» **WHAT YOU WILL DO**:
Copy the data below exactly, omitting any picture it contains.

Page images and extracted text
________________________________________
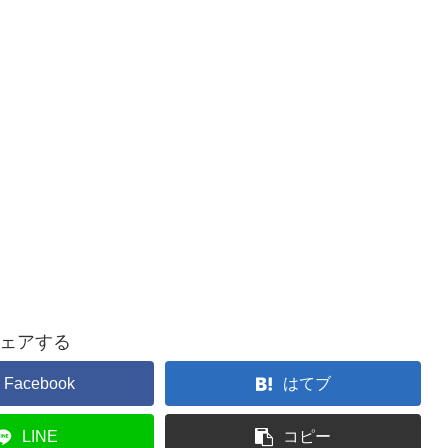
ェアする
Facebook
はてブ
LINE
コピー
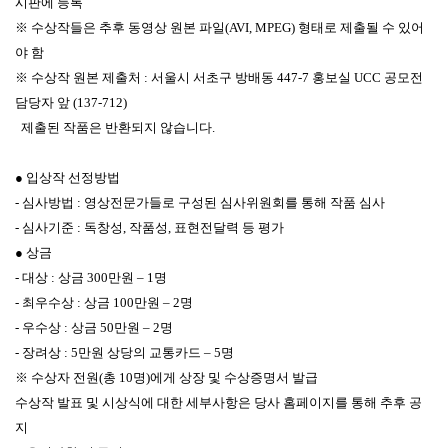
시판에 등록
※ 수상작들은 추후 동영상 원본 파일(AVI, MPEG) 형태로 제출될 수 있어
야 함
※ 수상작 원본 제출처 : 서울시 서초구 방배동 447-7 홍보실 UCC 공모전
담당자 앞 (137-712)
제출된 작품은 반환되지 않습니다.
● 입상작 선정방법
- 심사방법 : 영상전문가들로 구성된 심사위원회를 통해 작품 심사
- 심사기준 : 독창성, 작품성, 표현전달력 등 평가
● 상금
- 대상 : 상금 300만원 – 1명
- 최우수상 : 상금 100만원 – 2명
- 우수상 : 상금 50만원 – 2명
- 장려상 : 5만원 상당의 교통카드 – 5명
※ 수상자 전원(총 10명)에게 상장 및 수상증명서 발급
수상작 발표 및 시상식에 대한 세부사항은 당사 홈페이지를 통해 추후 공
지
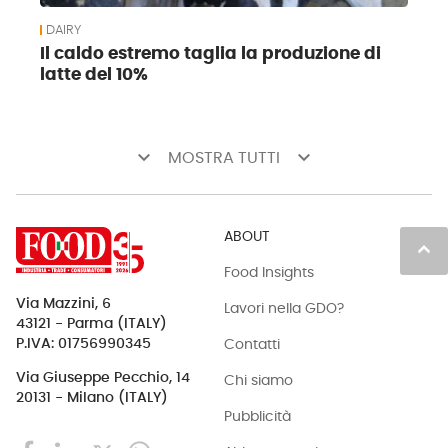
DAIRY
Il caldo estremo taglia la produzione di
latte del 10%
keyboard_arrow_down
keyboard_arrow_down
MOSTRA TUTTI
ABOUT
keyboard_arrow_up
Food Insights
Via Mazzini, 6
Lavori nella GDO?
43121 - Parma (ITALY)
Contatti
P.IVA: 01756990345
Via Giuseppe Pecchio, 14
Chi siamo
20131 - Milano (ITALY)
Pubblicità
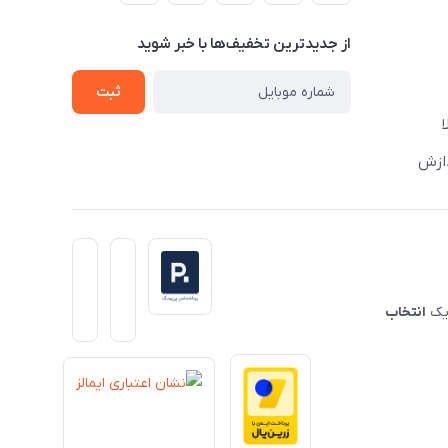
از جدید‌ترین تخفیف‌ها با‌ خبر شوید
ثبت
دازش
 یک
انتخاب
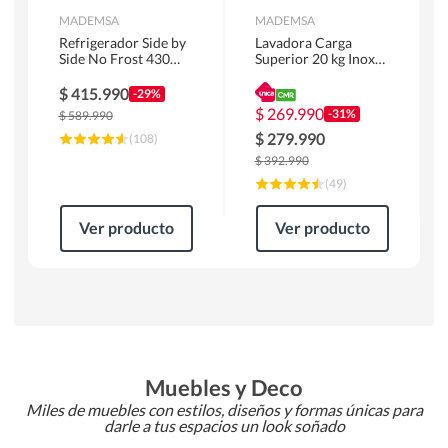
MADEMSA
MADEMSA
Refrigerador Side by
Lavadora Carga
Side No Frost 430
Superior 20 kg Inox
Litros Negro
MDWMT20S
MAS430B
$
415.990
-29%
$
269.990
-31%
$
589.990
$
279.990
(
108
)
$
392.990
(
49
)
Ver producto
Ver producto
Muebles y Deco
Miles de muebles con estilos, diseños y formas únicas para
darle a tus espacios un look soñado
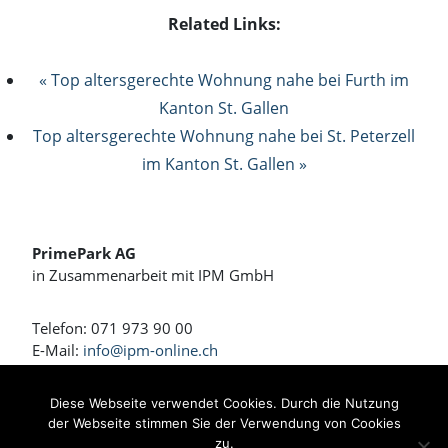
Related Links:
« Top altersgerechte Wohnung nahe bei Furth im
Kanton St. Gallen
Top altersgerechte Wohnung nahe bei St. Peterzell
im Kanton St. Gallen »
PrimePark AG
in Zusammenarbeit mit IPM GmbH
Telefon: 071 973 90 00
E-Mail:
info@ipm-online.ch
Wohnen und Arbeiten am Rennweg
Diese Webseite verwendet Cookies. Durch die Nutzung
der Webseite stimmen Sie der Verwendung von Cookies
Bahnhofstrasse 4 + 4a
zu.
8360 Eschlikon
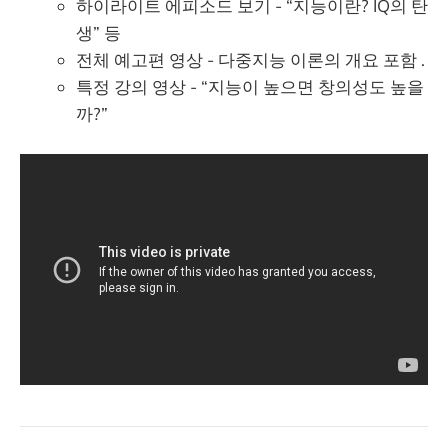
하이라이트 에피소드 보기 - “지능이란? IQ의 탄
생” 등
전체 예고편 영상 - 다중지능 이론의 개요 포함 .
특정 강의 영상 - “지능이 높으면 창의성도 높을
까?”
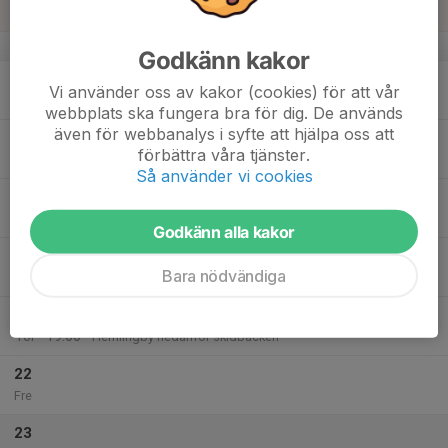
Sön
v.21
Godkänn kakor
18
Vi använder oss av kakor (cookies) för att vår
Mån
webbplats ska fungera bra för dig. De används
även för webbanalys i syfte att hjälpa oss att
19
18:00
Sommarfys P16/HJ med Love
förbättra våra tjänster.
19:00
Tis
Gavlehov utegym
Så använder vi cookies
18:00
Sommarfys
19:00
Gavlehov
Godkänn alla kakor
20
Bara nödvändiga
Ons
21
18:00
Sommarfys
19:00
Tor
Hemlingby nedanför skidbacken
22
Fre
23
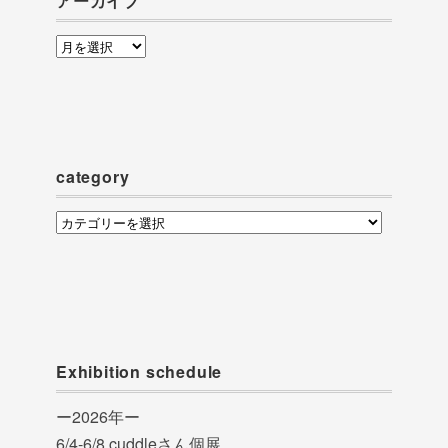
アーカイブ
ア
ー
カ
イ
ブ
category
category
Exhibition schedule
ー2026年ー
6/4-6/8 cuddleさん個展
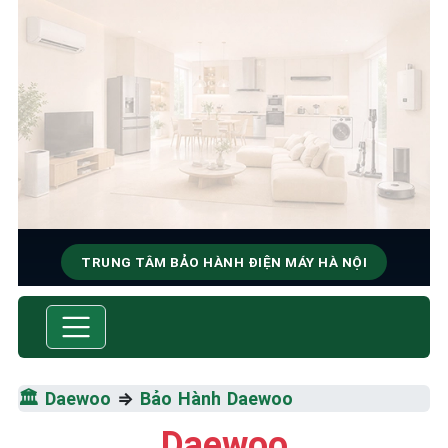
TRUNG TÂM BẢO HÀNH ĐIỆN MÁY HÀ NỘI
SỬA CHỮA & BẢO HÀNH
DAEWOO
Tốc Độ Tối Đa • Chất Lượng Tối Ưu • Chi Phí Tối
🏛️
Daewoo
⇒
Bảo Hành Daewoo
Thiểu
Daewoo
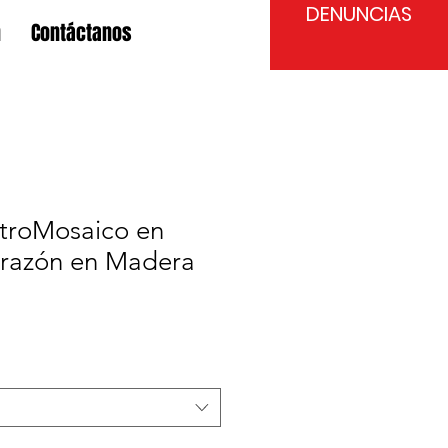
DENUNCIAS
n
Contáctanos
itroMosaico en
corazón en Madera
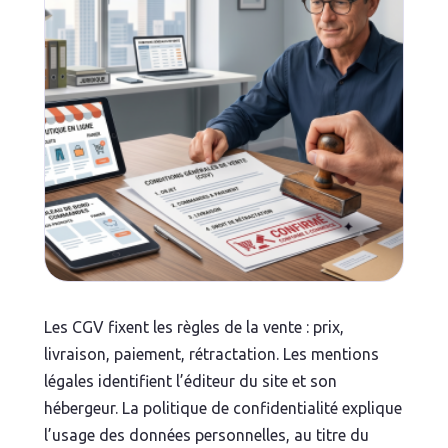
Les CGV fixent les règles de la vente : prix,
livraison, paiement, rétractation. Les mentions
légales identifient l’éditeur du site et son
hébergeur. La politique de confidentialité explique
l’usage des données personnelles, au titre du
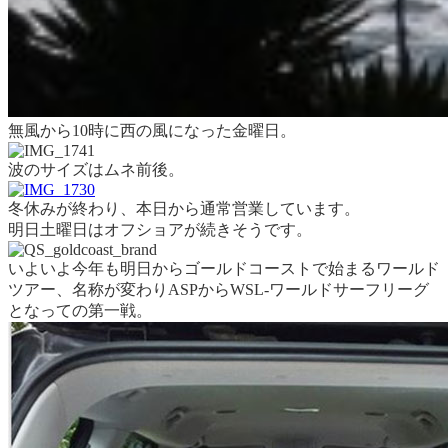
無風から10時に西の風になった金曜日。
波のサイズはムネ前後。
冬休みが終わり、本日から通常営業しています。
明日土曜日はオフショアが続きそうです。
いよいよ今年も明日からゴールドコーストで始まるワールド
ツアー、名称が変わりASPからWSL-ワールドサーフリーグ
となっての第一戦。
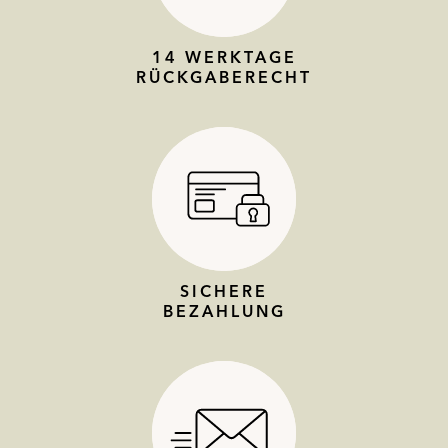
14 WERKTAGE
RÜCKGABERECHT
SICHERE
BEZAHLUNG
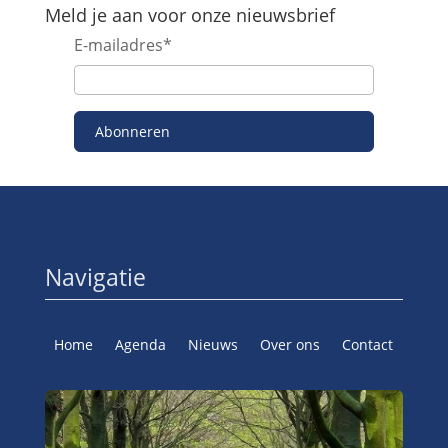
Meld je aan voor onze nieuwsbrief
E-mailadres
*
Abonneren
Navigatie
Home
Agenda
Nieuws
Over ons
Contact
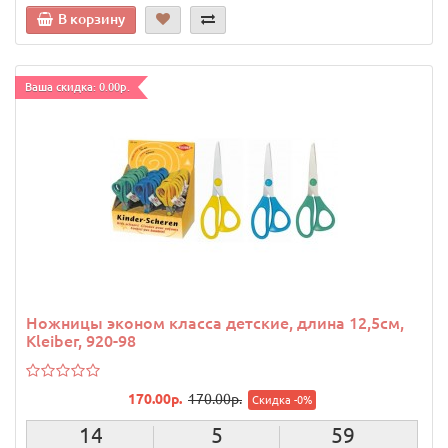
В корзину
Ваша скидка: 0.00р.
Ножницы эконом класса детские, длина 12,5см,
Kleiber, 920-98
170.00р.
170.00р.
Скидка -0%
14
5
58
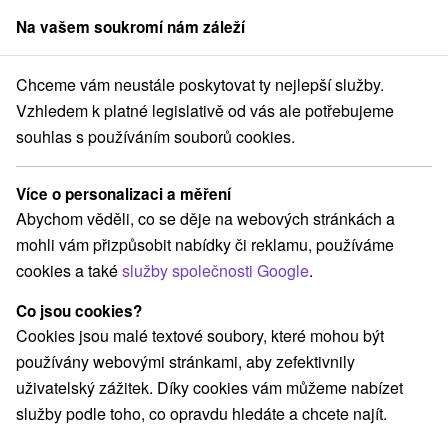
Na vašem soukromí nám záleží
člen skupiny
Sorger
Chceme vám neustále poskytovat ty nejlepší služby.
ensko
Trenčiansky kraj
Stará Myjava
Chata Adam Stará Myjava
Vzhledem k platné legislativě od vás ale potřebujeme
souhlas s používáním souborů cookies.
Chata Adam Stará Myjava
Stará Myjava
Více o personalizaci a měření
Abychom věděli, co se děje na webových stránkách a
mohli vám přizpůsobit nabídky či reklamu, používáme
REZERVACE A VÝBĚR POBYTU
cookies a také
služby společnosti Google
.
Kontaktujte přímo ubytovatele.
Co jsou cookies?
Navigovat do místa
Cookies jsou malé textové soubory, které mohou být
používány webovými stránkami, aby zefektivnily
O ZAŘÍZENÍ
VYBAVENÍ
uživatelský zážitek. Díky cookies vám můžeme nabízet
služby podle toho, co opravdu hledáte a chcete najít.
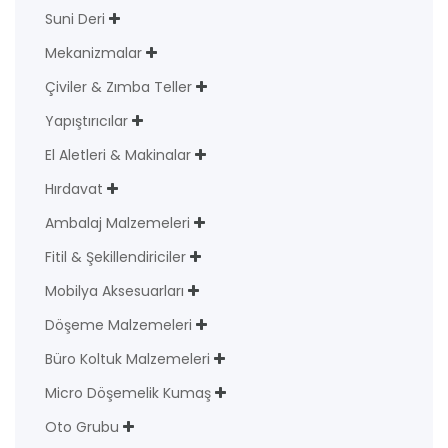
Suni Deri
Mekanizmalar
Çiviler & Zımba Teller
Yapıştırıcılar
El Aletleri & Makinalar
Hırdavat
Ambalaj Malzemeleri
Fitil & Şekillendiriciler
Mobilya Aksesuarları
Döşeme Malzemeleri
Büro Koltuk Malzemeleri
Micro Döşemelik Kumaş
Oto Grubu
________________________________________
» **FINISHED EXERCISE**:
ェアする
Facebook
はてブ
LINE
コピー
시판에 등록
※ 수상작들은 추후 동영상 원본 파일(AVI, MPEG) 형태로 제출될 수 있어
야 함
※ 수상작 원본 제출처 : 서울시 서초구 방배동 447-7 홍보실 UCC 공모전
담당자 앞 (137-712)
제출된 작품은 반환되지 않습니다.
● 입상작 선정방법
- 심사방법 : 영상전문가들로 구성된 심사위원회를 통해 작품 심사
- 심사기준 : 독창성, 작품성, 표현전달력 등 평가
● 상금
- 대상 : 상금 300만원 – 1명
- 최우수상 : 상금 100만원 – 2명
- 우수상 : 상금 50만원 – 2명
- 장려상 : 5만원 상당의 교통카드 – 5명
※ 수상자 전원(총 10명)에게 상장 및 수상증명서 발급
수상작 발표 및 시상식에 대한 세부사항은 당사 홈페이지를 통해 추후 공
지
DAIRY
Il caldo estremo taglia la produzione di
latte del 10%
keyboard_arrow_down
keyboard_arrow_down
MOSTRA TUTTI
ABOUT
keyboard_arrow_up
Food Insights
Via Mazzini, 6
Lavori nella GDO?
43121 - Parma (ITALY)
Contatti
P.IVA: 01756990345
Via Giuseppe Pecchio, 14
Chi siamo
20131 - Milano (ITALY)
Pubblicità
از جدید‌ترین تخفیف‌ها با‌ خبر شوید
ثبت
دازش
 یک
انتخاب
MADEMSA
MADEMSA
Refrigerador Side by
Lavadora Carga
Side No Frost 430
Superior 20 kg Inox
Litros Negro
MDWMT20S
MAS430B
$
415.990
-29%
$
269.990
-31%
$
589.990
$
279.990
(
108
)
$
392.990
(
49
)
Ver producto
Ver producto
Muebles y Deco
Miles de muebles con estilos, diseños y formas únicas para
darle a tus espacios un look soñado
Related Links:
« Top altersgerechte Wohnung nahe bei Furth im
Kanton St. Gallen
Top altersgerechte Wohnung nahe bei St. Peterzell
im Kanton St. Gallen »
PrimePark AG
in Zusammenarbeit mit IPM GmbH
Telefon: 071 973 90 00
E-Mail:
info@ipm-online.ch
Wohnen und Arbeiten am Rennweg
Diese Webseite verwendet Cookies. Durch die Nutzung
der Webseite stimmen Sie der Verwendung von Cookies
Bahnhofstrasse 4 + 4a
zu.
8360 Eschlikon
하이라이트 에피소드 보기 - “지능이란? IQ의 탄
생” 등
전체 예고편 영상 - 다중지능 이론의 개요 포함 .
특정 강의 영상 - “지능이 높으면 창의성도 높을
까?”
Sön
v.21
Godkänn kakor
18
Vi använder oss av kakor (cookies) för att vår
Mån
webbplats ska fungera bra för dig. De används
även för webbanalys i syfte att hjälpa oss att
19
18:00
Sommarfys P16/HJ med Love
förbättra våra tjänster.
19:00
Tis
Gavlehov utegym
Så använder vi cookies
18:00
Sommarfys
19:00
Gavlehov
Godkänn alla kakor
20
Bara nödvändiga
Ons
21
18:00
Sommarfys
19:00
Tor
Hemlingby nedanför skidbacken
22
Fre
23
アーカイブ
ア
ー
カ
イ
ブ
category
category
Exhibition schedule
ー2026年ー
6/4-6/8 cuddleさん個展
TRUNG TÂM BẢO HÀNH ĐIỆN MÁY HÀ NỘI
SỬA CHỮA & BẢO HÀNH
DAEWOO
Tốc Độ Tối Đa • Chất Lượng Tối Ưu • Chi Phí Tối
🏛️
Daewoo
⇒
Bảo Hành Daewoo
Thiểu
Daewoo
DENUNCIAS
n
Contáctanos
itroMosaico en
corazón en Madera
Les CGV fixent les règles de la vente : prix,
livraison, paiement, rétractation. Les mentions
légales identifient l’éditeur du site et son
hébergeur. La politique de confidentialité explique
l’usage des données personnelles, au titre du
無風から10時に西の風になった金曜日。
波のサイズはムネ前後。
冬休みが終わり、本日から通常営業しています。
明日土曜日はオフショアが続きそうです。
いよいよ今年も明日からゴールドコーストで始まるワールド
ツアー、名称が変わりASPからWSL-ワールドサーフリーグ
となっての第一戦。
14 WERKTAGE
RÜCKGABERECHT
SICHERE
BEZAHLUNG
Meld je aan voor onze nieuwsbrief
E-mailadres
*
Abonneren
Navigatie
Home
Agenda
Nieuws
Over ons
Contact
В корзину
Ваша скидка: 0.00р.
Ножницы эконом класса детские, длина 12,5см,
Kleiber, 920-98
170.00р.
170.00р.
Скидка -0%
14
5
58
Na vašem soukromí nám záleží
člen skupiny
Sorger
Chceme vám neustále poskytovat ty nejlepší služby.
ensko
Trenčiansky kraj
Stará Myjava
Chata Adam Stará Myjava
Vzhledem k platné legislativě od vás ale potřebujeme
souhlas s používáním souborů cookies.
Chata Adam Stará Myjava
Stará Myjava
Více o personalizaci a měření
Abychom věděli, co se děje na webových stránkách a
mohli vám přizpůsobit nabídky či reklamu, používáme
REZERVACE A VÝBĚR POBYTU
cookies a také
služby společnosti Google
.
Kontaktujte přímo ubytovatele.
Co jsou cookies?
Navigovat do místa
Cookies jsou malé textové soubory, které mohou být
používány webovými stránkami, aby zefektivnily
O ZAŘÍZENÍ
VYBAVENÍ
uživatelský zážitek. Díky cookies vám můžeme nabízet
služby podle toho, co opravdu hledáte a chcete najít.
Suni Deri
Mekanizmalar
Çiviler & Zımba Teller
Yapıştırıcılar
El Aletleri & Makinalar
Hırdavat
Ambalaj Malzemeleri
Fitil & Şekillendiriciler
Mobilya Aksesuarları
Döşeme Malzemeleri
Büro Koltuk Malzemeleri
Micro Döşemelik Kumaş
Oto Grubu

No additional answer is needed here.